--- START ---

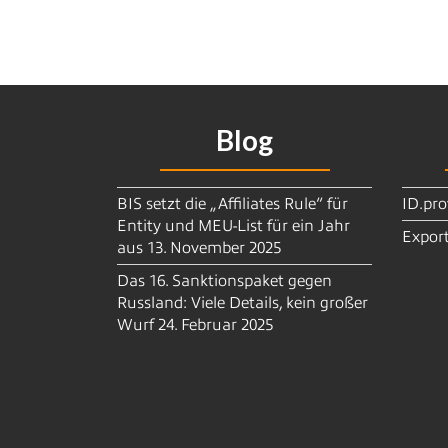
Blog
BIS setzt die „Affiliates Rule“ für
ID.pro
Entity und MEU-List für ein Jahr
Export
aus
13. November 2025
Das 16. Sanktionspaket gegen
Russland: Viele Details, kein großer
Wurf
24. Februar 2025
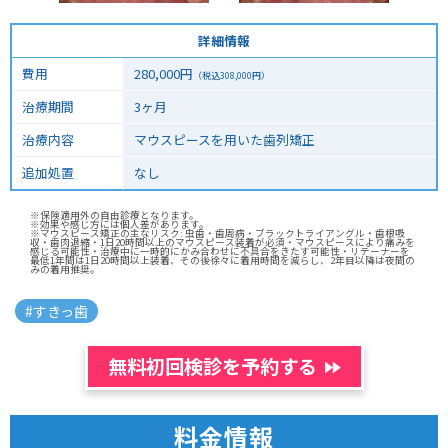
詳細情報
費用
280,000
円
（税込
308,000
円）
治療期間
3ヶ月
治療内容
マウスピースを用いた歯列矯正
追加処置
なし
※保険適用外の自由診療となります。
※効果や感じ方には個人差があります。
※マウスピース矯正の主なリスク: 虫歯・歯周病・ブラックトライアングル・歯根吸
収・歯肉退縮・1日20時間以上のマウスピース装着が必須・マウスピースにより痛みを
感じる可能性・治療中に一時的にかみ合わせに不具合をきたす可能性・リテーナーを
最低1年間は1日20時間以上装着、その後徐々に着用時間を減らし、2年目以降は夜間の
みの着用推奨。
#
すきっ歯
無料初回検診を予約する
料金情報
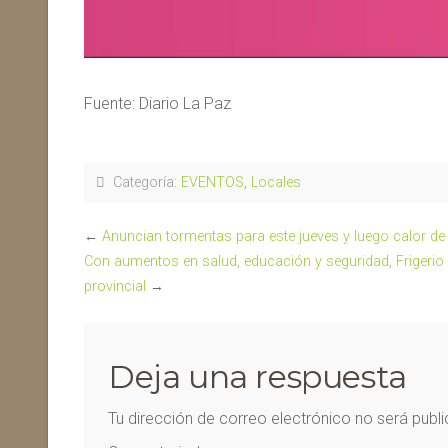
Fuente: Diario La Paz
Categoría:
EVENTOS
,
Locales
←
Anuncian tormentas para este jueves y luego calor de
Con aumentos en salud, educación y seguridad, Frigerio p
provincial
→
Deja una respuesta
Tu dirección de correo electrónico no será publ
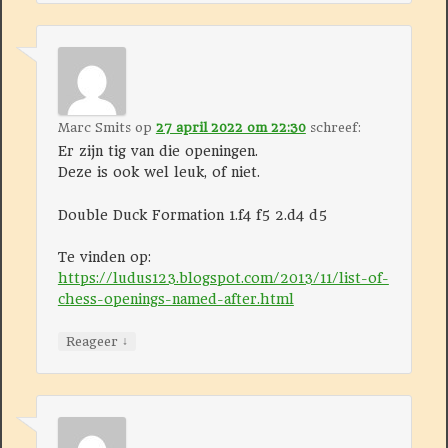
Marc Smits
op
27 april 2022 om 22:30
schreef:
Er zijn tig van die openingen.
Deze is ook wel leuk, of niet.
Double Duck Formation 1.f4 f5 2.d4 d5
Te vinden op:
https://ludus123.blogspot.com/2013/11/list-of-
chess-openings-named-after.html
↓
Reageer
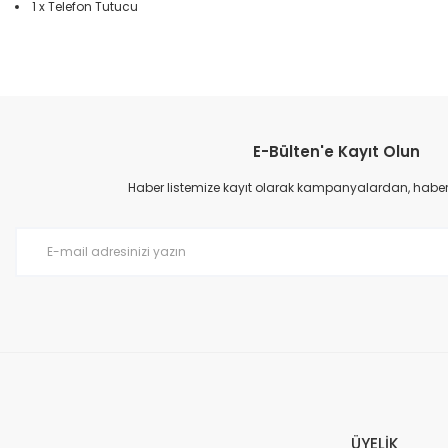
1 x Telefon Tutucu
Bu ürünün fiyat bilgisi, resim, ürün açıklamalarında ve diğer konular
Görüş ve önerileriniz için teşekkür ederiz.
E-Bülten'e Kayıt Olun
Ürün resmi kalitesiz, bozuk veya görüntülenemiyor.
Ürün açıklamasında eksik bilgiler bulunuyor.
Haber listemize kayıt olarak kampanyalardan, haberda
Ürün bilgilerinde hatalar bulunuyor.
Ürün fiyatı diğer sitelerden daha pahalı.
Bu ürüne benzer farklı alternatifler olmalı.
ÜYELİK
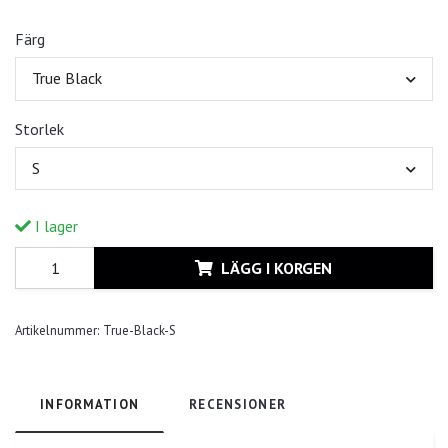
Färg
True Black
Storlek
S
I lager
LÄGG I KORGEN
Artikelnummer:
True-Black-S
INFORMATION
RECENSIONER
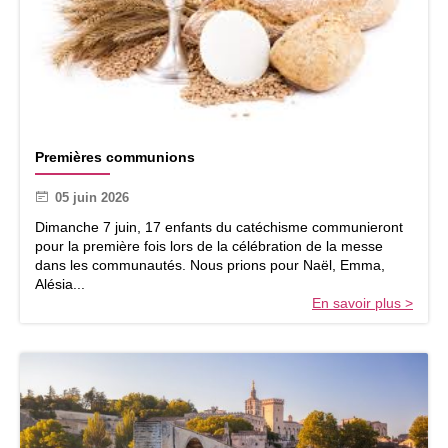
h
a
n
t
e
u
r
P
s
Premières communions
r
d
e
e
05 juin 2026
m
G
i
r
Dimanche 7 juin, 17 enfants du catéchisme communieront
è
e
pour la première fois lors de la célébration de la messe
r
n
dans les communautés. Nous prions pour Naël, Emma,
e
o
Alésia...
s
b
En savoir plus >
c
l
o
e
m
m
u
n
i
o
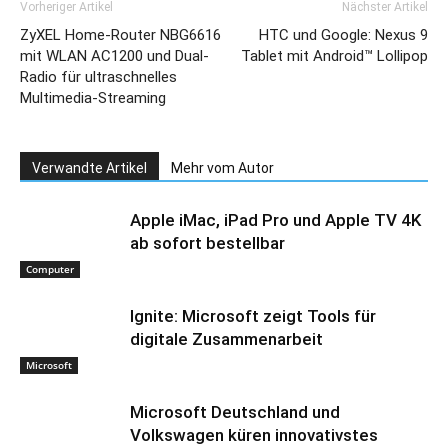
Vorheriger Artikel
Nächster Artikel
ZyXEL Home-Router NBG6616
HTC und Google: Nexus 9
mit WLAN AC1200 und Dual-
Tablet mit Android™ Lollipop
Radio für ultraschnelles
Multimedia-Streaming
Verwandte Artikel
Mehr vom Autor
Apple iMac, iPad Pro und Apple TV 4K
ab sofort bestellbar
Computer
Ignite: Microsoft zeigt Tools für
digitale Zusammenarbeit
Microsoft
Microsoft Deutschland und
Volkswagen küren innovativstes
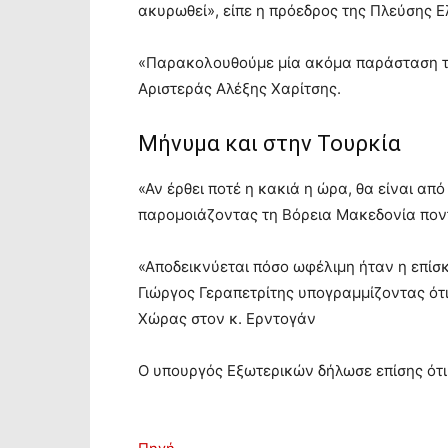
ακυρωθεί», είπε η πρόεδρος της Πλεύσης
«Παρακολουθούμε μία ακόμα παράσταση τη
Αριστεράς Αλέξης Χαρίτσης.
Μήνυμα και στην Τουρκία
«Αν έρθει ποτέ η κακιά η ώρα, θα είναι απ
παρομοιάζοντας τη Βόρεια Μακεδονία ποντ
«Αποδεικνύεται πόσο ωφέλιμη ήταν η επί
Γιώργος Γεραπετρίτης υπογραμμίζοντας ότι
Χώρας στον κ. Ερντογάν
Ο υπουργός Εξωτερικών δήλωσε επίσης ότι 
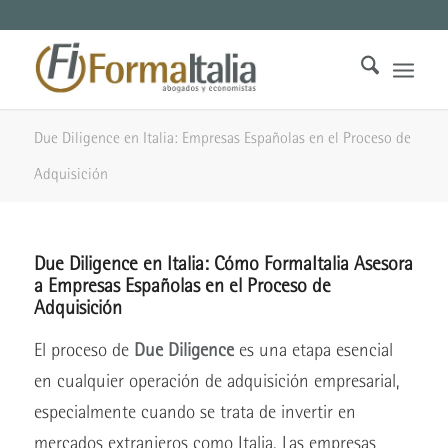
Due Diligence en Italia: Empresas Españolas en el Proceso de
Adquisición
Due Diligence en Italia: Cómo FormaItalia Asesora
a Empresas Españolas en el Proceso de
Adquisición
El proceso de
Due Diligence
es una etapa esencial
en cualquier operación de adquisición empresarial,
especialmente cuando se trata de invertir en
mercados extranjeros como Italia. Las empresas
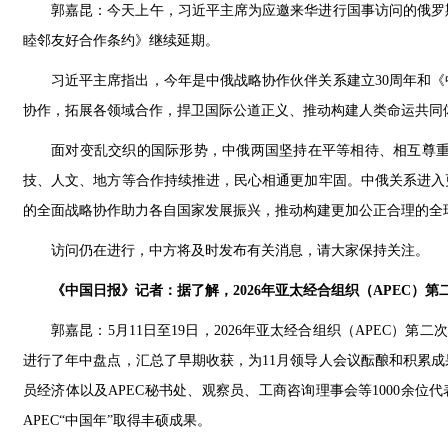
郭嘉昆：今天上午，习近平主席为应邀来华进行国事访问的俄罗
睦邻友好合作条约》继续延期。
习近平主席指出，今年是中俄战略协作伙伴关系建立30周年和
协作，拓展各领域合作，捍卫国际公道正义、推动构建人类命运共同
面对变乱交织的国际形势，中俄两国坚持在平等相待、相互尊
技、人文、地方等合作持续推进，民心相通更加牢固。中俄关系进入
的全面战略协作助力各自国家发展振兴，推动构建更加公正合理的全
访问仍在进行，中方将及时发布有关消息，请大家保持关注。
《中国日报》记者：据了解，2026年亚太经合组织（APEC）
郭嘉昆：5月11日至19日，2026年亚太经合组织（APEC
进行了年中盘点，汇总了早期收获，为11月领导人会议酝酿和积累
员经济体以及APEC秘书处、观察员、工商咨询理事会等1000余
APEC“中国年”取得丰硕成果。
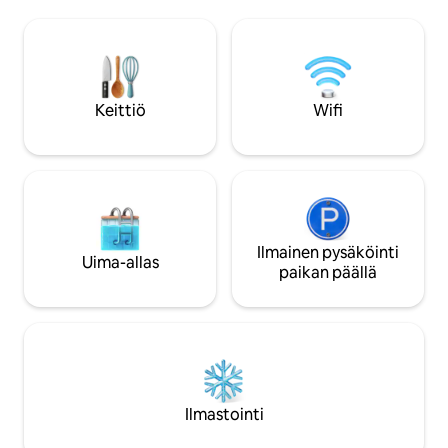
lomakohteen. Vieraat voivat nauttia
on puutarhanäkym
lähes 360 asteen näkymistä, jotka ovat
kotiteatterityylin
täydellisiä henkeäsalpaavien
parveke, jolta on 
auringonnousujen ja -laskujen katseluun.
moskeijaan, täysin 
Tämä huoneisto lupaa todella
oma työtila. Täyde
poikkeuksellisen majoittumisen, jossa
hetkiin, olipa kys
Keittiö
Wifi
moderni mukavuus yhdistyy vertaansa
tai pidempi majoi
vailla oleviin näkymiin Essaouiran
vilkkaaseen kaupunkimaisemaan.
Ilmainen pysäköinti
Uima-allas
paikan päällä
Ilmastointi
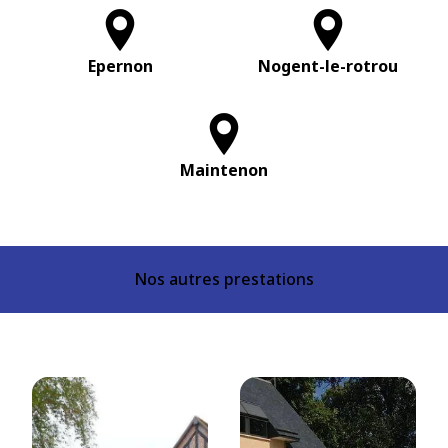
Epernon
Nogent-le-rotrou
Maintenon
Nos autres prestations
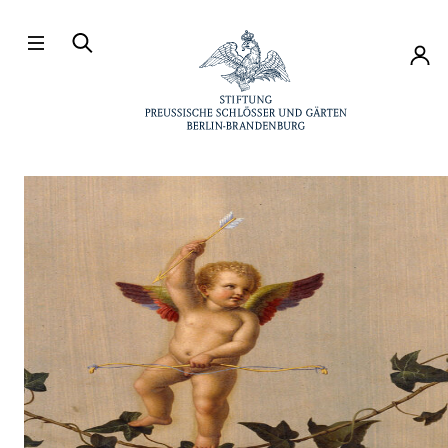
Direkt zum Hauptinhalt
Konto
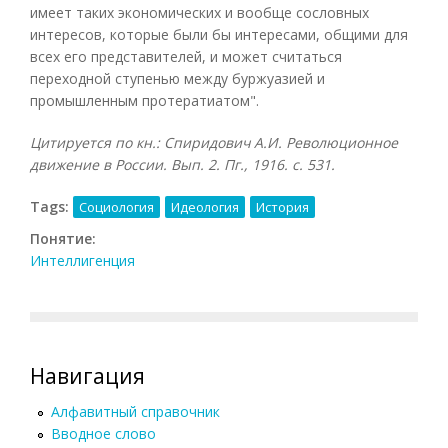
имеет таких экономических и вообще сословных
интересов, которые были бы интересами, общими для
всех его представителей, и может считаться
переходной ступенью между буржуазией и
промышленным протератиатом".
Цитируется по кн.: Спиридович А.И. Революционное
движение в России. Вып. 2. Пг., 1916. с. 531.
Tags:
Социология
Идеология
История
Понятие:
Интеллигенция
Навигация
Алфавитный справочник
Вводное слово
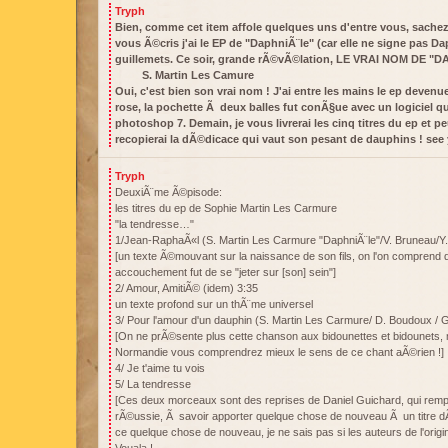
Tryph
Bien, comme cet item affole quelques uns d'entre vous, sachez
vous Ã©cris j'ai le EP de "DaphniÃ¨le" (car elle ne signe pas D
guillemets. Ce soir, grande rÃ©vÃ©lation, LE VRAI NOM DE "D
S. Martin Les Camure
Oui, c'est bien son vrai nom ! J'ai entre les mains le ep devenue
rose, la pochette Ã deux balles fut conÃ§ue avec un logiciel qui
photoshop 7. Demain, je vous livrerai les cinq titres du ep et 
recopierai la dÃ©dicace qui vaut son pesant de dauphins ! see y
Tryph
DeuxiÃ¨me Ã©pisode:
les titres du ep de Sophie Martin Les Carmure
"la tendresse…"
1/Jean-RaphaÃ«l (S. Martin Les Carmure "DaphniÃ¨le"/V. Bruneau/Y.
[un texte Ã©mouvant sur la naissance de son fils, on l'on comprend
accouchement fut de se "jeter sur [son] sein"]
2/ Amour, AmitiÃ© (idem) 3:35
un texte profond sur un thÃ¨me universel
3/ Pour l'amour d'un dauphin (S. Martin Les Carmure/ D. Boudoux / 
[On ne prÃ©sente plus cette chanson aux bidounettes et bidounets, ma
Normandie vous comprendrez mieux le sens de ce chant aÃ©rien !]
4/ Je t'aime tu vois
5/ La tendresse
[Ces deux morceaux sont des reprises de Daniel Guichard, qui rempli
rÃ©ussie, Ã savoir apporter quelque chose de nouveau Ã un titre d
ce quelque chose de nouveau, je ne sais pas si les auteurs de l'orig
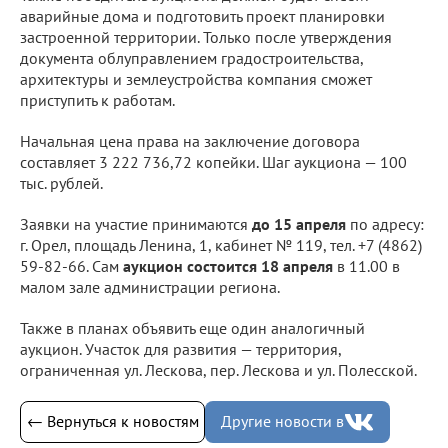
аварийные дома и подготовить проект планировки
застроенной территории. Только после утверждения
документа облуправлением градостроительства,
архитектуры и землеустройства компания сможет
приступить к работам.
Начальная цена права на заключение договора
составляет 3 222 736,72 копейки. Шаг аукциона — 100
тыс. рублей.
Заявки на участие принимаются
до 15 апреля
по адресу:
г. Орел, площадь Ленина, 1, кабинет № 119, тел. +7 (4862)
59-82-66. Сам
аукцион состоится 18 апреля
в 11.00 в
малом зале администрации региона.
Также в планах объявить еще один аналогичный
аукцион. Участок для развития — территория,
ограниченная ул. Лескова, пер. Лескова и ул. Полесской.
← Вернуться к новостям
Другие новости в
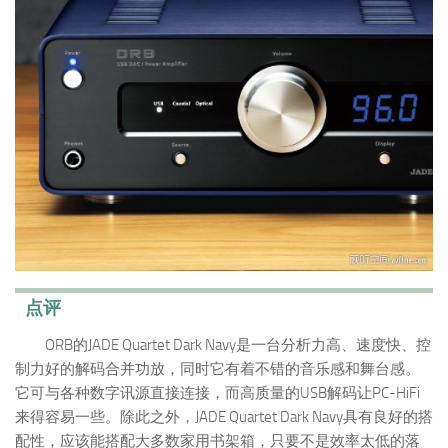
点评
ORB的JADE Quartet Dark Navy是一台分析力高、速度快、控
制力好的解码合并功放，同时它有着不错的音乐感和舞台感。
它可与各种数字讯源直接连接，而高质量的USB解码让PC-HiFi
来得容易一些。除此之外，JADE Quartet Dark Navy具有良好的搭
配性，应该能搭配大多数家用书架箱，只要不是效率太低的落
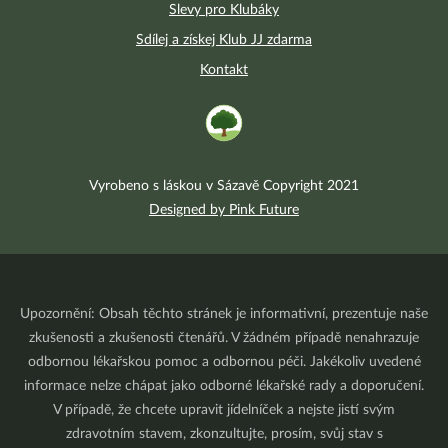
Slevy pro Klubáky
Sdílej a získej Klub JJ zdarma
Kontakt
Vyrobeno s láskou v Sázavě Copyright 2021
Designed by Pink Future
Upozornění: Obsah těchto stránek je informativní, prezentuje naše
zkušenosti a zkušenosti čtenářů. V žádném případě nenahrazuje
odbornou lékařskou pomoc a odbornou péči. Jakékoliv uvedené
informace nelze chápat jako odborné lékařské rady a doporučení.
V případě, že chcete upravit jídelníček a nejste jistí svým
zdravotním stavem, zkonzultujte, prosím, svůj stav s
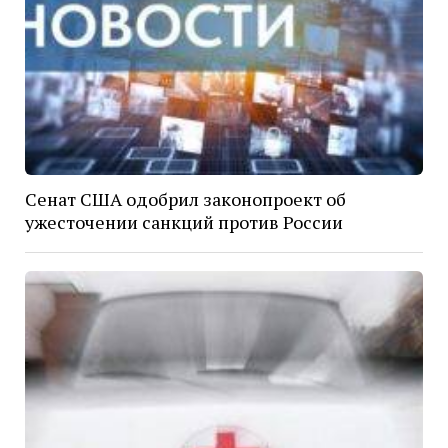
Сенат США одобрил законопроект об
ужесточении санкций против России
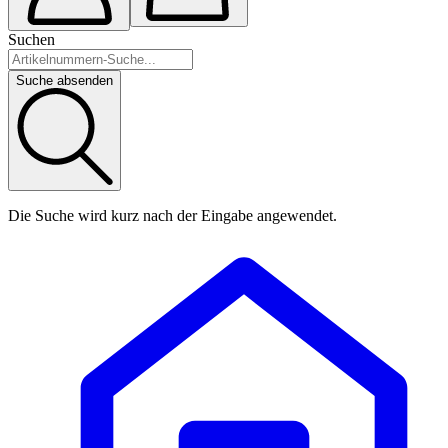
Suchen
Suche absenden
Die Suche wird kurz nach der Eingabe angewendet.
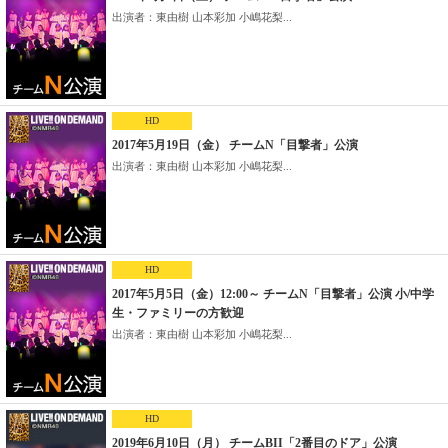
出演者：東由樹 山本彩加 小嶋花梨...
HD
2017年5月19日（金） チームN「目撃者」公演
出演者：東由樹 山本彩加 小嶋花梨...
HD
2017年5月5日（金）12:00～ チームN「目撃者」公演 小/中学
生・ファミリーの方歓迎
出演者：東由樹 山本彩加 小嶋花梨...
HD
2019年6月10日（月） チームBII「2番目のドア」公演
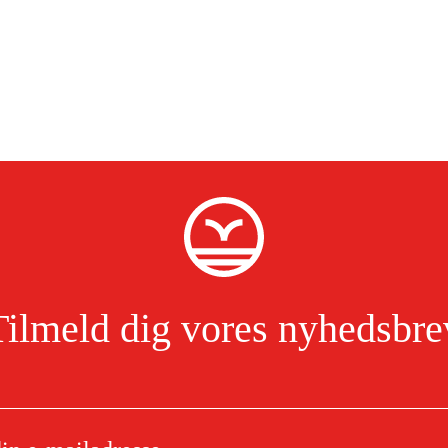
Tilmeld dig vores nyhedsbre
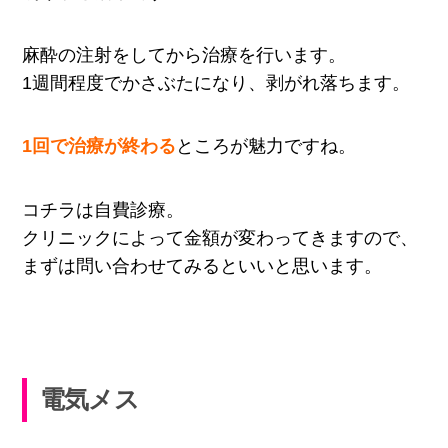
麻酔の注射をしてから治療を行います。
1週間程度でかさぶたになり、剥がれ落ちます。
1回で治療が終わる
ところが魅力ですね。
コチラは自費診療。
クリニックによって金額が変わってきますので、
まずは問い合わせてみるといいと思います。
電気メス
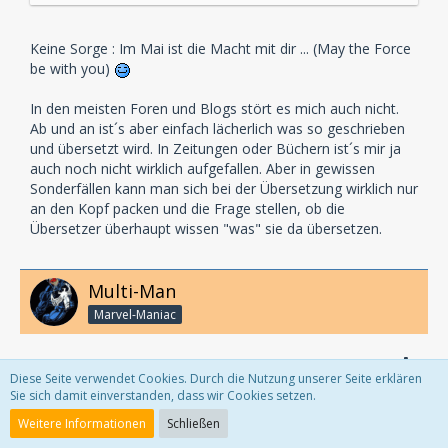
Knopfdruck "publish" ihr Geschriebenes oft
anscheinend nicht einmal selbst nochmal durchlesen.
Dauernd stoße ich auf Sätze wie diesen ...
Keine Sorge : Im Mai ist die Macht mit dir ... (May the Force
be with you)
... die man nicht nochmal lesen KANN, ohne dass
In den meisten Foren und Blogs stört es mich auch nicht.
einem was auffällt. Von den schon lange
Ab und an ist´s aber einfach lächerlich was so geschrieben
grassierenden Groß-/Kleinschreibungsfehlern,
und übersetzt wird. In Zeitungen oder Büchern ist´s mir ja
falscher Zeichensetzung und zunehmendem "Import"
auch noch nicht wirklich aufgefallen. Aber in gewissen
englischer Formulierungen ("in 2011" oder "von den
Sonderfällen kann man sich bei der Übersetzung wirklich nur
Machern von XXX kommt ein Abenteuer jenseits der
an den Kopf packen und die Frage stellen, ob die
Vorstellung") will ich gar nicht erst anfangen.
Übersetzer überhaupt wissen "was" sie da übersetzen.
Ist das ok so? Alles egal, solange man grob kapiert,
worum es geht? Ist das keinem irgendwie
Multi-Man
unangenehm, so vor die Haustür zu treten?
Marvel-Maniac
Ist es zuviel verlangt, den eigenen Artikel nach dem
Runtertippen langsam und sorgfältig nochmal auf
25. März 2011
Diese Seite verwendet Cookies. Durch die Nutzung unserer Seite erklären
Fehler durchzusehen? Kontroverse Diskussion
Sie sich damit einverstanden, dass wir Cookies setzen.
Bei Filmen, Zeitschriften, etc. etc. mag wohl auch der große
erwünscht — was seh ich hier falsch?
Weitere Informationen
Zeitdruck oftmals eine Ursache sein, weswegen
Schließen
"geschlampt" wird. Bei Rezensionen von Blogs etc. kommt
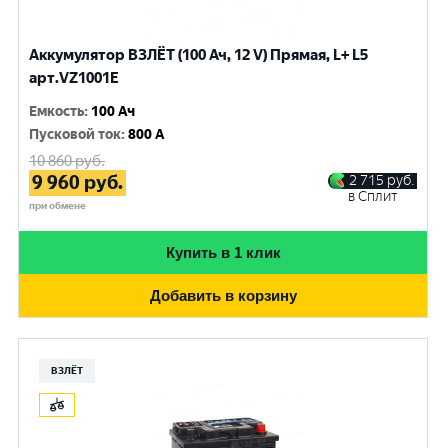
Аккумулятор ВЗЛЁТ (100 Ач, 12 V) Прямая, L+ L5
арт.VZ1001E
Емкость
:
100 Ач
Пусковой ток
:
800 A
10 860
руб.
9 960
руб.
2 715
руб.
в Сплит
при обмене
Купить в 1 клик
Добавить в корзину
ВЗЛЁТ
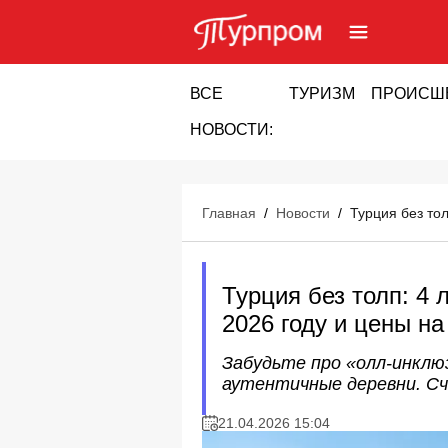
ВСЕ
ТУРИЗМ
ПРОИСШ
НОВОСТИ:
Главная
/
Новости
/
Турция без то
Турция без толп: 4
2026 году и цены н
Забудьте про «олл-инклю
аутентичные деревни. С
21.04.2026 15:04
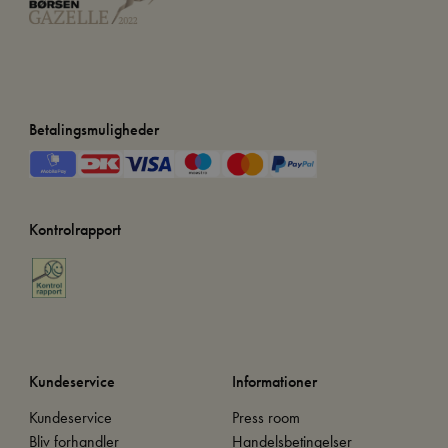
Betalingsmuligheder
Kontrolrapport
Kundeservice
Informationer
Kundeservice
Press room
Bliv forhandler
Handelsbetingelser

--- END ---

WORK TASK: If a line of the entries holds the word "chose", copy it out.

SOLUTION FOR THIS PROBLEM:
rÃ©ussie, Ã savoir apporter quelque chose de nouveau Ã un titre d
ce quelque chose de nouveau, je ne sais pas si les auteurs de l'orig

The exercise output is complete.